Assignment:
Could you transcribe exactly the lines below, from the line with "نوفمبر 2023" through the line with "Contactez-nous pour organiser une session i", and nothing else, leaving out the pictures?
======== Data provided
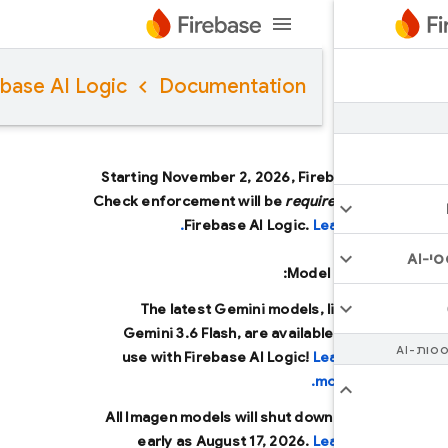
Firebase AI Logic
Documentation
Starting November 2, 2026, Firebase Ap
Check enforcement will be
required
to us
Firebase AI Logic.
Learn more
Model updates
The latest Gemini models, like
Gemini 3.6 Flash
, are available to
use with Firebase AI Logic!
Learn
more.
All Imagen models will shut down as
early as
August 17, 2026
.
Learn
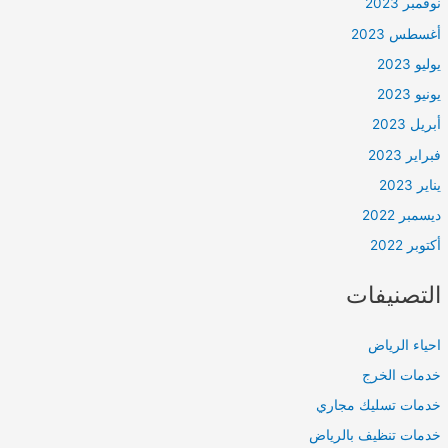
نوفمبر 2023
أغسطس 2023
يوليو 2023
يونيو 2023
أبريل 2023
فبراير 2023
يناير 2023
ديسمبر 2022
أكتوبر 2022
التصنيفات
احياء الرياض
خدمات الخرج
خدمات تسليك مجاري
خدمات تنظيف بالرياض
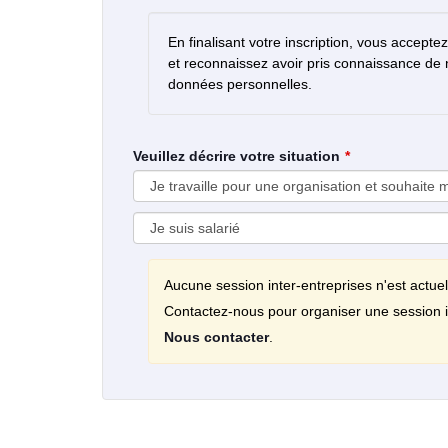
En finalisant votre inscription, vous accepte
et reconnaissez avoir pris connaissance de
données personnelles.
Veuillez décrire votre situation
Aucune session inter-entreprises n'est actue
Contactez-nous pour organiser une session i
Nous contacter
.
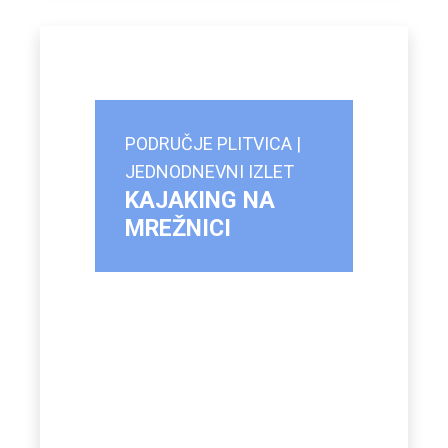
PODRUČJE PLITVICA |
JEDNODNEVNI IZLET
KAJAKING NA
MREŽNICI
================
Answer area:
نوفمبر 2023
أغسطس 2023
يوليو 2023
يونيو 2023
أبريل 2023
فبراير 2023
يناير 2023
ديسمبر 2022
أكتوبر 2022
التصنيفات
احياء الرياض
خدمات الخرج
خدمات تسليك مجاري
خدمات تنظيف بالرياض
En finalisant votre inscription, vous accepte
et reconnaissez avoir pris connaissance de
données personnelles.
Veuillez décrire votre situation
Aucune session inter-entreprises n'est actue
Contactez-nous pour organiser une session i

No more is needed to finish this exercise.